Saying Goodbye

33

I am leaving, moving off-Island. For good. A new home, a new town, a new state. I have, in a sense, been voted off the Island by the myriad of issues and inconveniences so familiar to those of us who call this place home — our only home — the one we struggle mightily for year after year to pay the rent, or if we’re really lucky, the mortgage. The home that is our entire world. Where we reside alone, or with partners, family and/or friends, and perhaps a few children and pets. Where we gather to mark a multitude of beginnings and endings: holidays, birthdays, first and last days of school, marriages, divorces, births, and deaths.

The house I’m leaving is my children’s childhood home, though all three are grown and flown. It is the last one visited by my parents, one shared over the years with several very special cats and dogs, six of whom are buried in the yard, along with a small army of deserving woodland creatures. I won’t dwell on the various reasons for leaving, how much harder it’s grown to call this Island home. Those of us who do it understand all too well that we can’t help ourselves. We love this place; we are in love with this place.

Driving home from my last oh-so-precious Island dentist appointment recently, I passed through the heart of West Tisbury: horses in the barnyard, sheep in the meadow, swans on the Mill Pond. But it was a field of mowed, rolled hay that reduced me to tears. We moved here during haying. Later one child would participate in this tradition on a friend’s farm; another spent days and years at the FARM Institute, leading to a sustainable agriculture major in college. But that first year, those carefully rolled bales of hay were foreign to our suburban sensibility.

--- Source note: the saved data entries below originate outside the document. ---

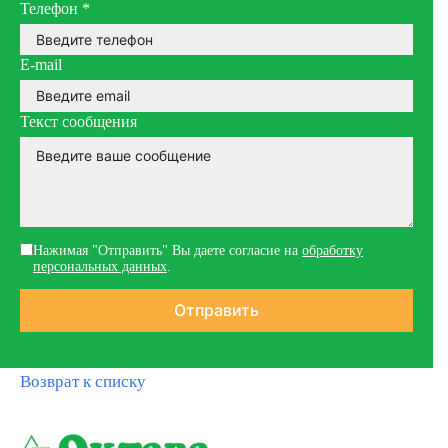
Телефон
*
E-mail
Текст сообщения
Нажимая "Отправить" Вы даете согласие на
обработку
персональных данных
.
Возврат к списку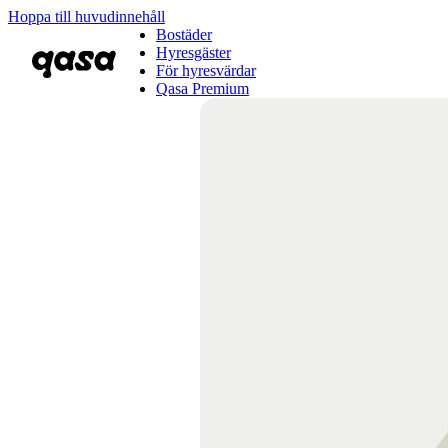
Hoppa till huvudinnehåll
Bostäder
Hyresgäster
För hyresvärdar
Qasa Premium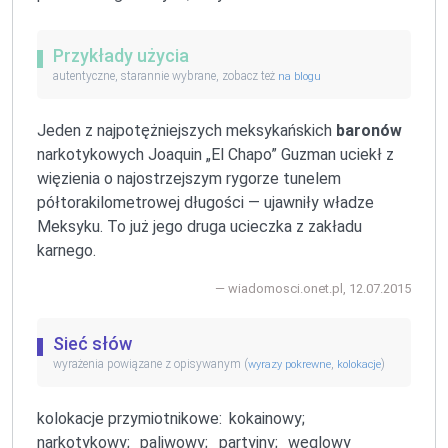
Przykłady użycia
autentyczne, starannie wybrane, zobacz też
na blogu
Jeden z najpotężniejszych meksykańskich
baronów
narkotykowych Joaquin „El Chapo” Guzman uciekł z
więzienia o najostrzejszym rygorze tunelem
półtorakilometrowej długości — ujawniły władze
Meksyku. To już jego druga ucieczka z zakładu
karnego.
wiadomosci.onet.pl, 12.07.2015
Sieć słów
wyrażenia powiązane z opisywanym (
,
)
wyrazy pokrewne
kolokacje
kolokacje przymiotnikowe:
kokainowy;
narkotykowy;
paliwowy;
partyjny;
węglowy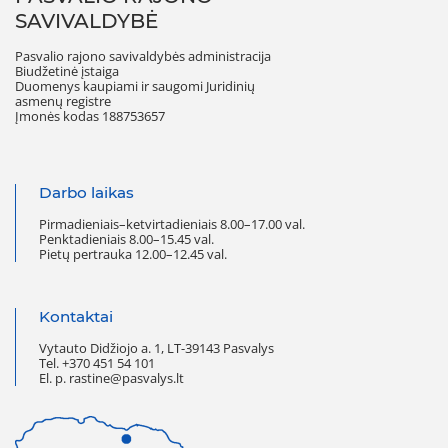
SAVIVALDYBĖ
Pasvalio rajono savivaldybės administracija
Biudžetinė įstaiga
Duomenys kaupiami ir saugomi Juridinių
asmenų registre
Įmonės kodas 188753657
Darbo laikas
Pirmadieniais–ketvirtadieniais 8.00–17.00 val.
Penktadieniais 8.00–15.45 val.
Pietų pertrauka 12.00–12.45 val.
Kontaktai
Vytauto Didžiojo a. 1, LT-39143 Pasvalys
Tel. +370 451 54 101
El. p. rastine@pasvalys.lt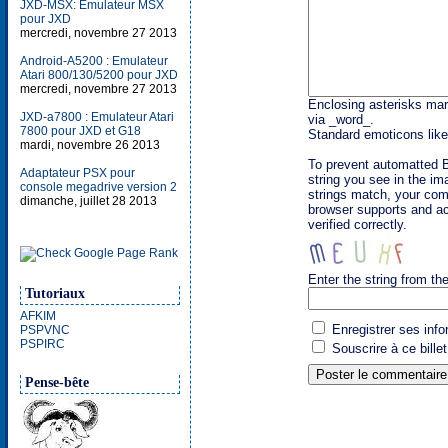
JXD-MSX: Emulateur MSX
pour JXD
mercredi, novembre 27 2013
Android-A5200 : Emulateur
Atari 800/130/5200 pour JXD
mercredi, novembre 27 2013
Enclosing asterisks mar
JXD-a7800 : Emulateur Atari
via _word_.
7800 pour JXD et G18
Standard emoticons like 
mardi, novembre 26 2013
To prevent automatted 
Adaptateur PSX pour
string you see in the im
console megadrive version 2
strings match, your com
dimanche, juillet 28 2013
browser supports and a
verified correctly.
Enter the string from t
Tutoriaux
AFKIM
Enregistrer ses info
PSPVNC
PSPIRC
Souscrire à ce billet
Pense-bête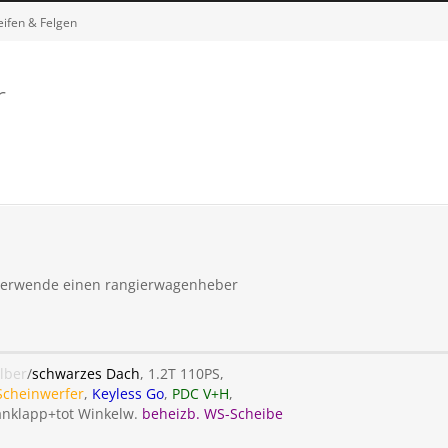
eifen & Felgen
r
 verwende einen rangierwagenheber
ilber
/
schwarzes Dach
, 1.2T 110PS,
Scheinwerfer
,
Keyless Go
,
PDC V+H
,
 anklapp+tot Winkelw.
beheizb. WS-Scheibe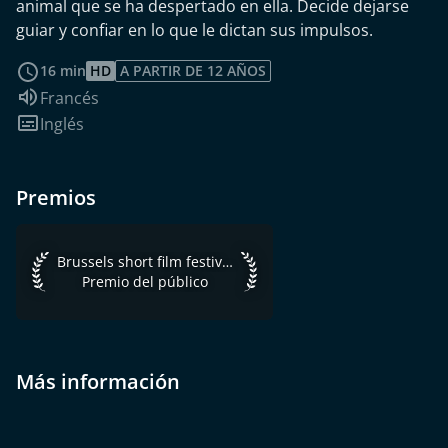
animal que se ha despertado en ella. Decide dejarse
guiar y confiar en lo que le dictan sus impulsos.
leer más
16 min
HD
A PARTIR DE 12 AÑOS
Idioma de audio:
Francés
Subtítulos:
Inglés
Premios
Brussels short film festival 2021 Premio del público
Brussels short film festival 2021
Premio del público
Más información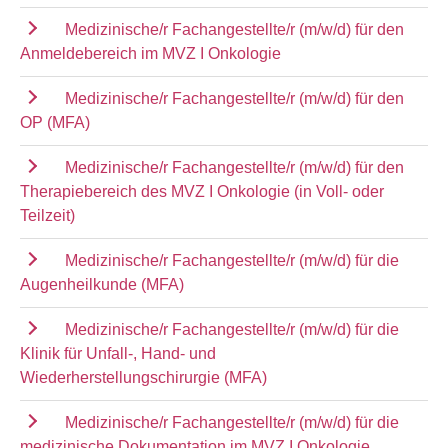
Medizinische/r Fachangestellte/r (m/w/d) für den
Anmeldebereich im MVZ I Onkologie
Medizinische/r Fachangestellte/r (m/w/d) für den
OP (MFA)
Medizinische/r Fachangestellte/r (m/w/d) für den
Therapiebereich des MVZ I Onkologie (in Voll- oder
Teilzeit)
Medizinische/r Fachangestellte/r (m/w/d) für die
Augenheilkunde (MFA)
Medizinische/r Fachangestellte/r (m/w/d) für die
Klinik für Unfall-, Hand- und
Wiederherstellungschirurgie (MFA)
Medizinische/r Fachangestellte/r (m/w/d) für die
medizinische Dokumentation im MVZ I Onkologie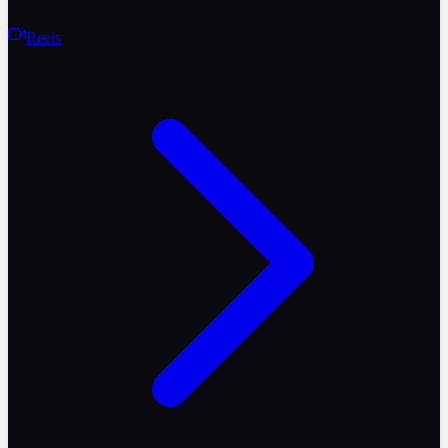
Reels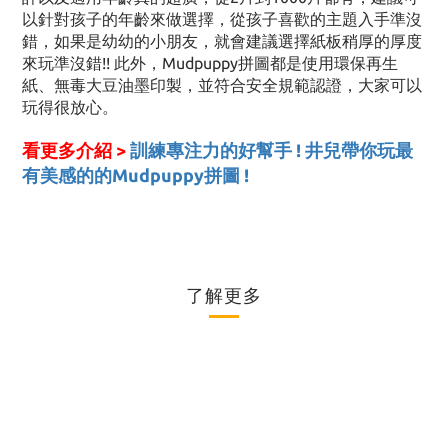
以針對孩子的年齡來做選擇，從孩子喜歡的主題入手準沒
錯，如果是幼幼的小朋友，就會建議選擇紙板稍厚的厚度
來玩準沒錯!! 此外，Mudpuppy拼圖都是使用環保再生
紙、無毒大豆油墨印製，並符合安全規範認證，大家可以
玩得很放心。
看更多介紹 >
訓練專注力的好幫手 ! 井兒帶你玩最
有美感的的Mudpuppy拼圖 !
了解更多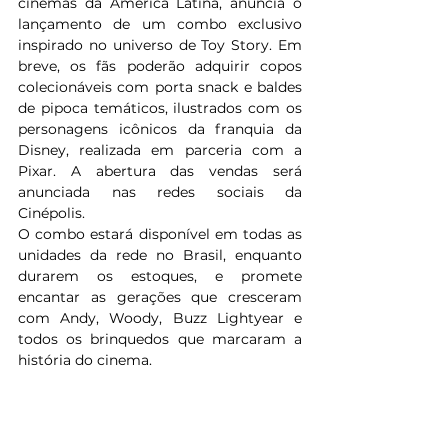
cinemas da América Latina, anuncia o 
lançamento de um combo exclusivo 
inspirado no universo de Toy Story. Em 
breve, os fãs poderão adquirir copos 
colecionáveis com porta snack e baldes 
de pipoca temáticos, ilustrados com os 
personagens icônicos da franquia da 
Disney, realizada em parceria com a 
Pixar. A abertura das vendas será 
anunciada nas redes sociais da 
Cinépolis.
O combo estará disponível em todas as 
unidades da rede no Brasil, enquanto 
durarem os estoques, e promete 
encantar as gerações que cresceram 
com Andy, Woody, Buzz Lightyear e 
todos os brinquedos que marcaram a 
história do cinema.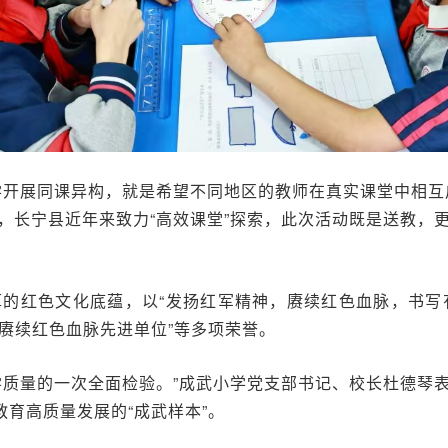
学开展同课异构，就是希望不同地区的教师在真实课堂中相互
，长宁县近年来致力“高效课堂”探索，此次活动既是送教，
的红色文化底蕴，以“发扬红军精神，赓续红色血脉，书写有
，赓续红色血脉先进单位”等多项荣誉。
学质量的一次全面检验。”成武小学党支部书记、校长杜德琴
教育高质量发展的“成武样本”。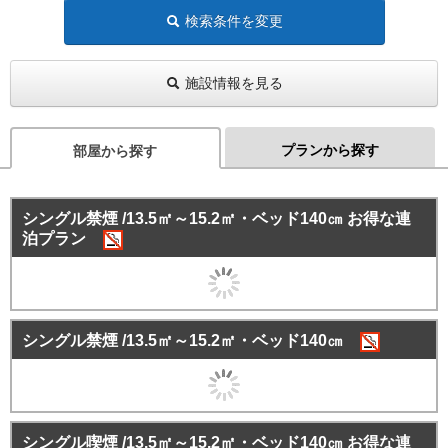
検索条件を変更
施設情報を見る
プランから探す
部屋から探す
シングル禁煙 /13.5㎡～15.2㎡・ベッド140㎝ お得な連
泊プラン
シングル禁煙 /13.5㎡～15.2㎡・ベッド140㎝
シングル喫煙 /13.5㎡～15.2㎡・ベッド140㎝ お得な連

We fell easily into the rhythm of the Vineyard seasons, the knowledge that the ocean was never far away — scents of sand and salt wafting through car windows on errands, the crashing of Long Point waves serenading us on stormy nights, the distant moan of the ferry stretching all the way to our yard when the wind is just right.

Every inch of this Island is crammed with memories. Once upon a time I got engaged on the East Chop bluffs, toppled a canoe with my father on Lake Tashmoo, spent a week aboard the Alabama with my daughter’s fifth-grade class. Several times a week I frequent the West Tisbury Post Office, where one child tore open their college letter of acceptance, or I drive through the intersection where another wrecked the family car, pass the schools that were once as familiar to me as my own backyard. Over the years I have attended an endless array of concerts, dance recitals, school plays, and Minnesinger shows at the MVRHS PAC. My kids traveled off-Island for school sports and class trips. They received their high school diplomas at the historic Tabernacle in the Oak Bluffs Campground. When your children grow up on an Island, their coaches, teachers, and childhood friends are never strangers. They’ve remained a gratifying part of my life long after my kids settled off-Island. I run into them in the grocery store, at cookouts, on the boat.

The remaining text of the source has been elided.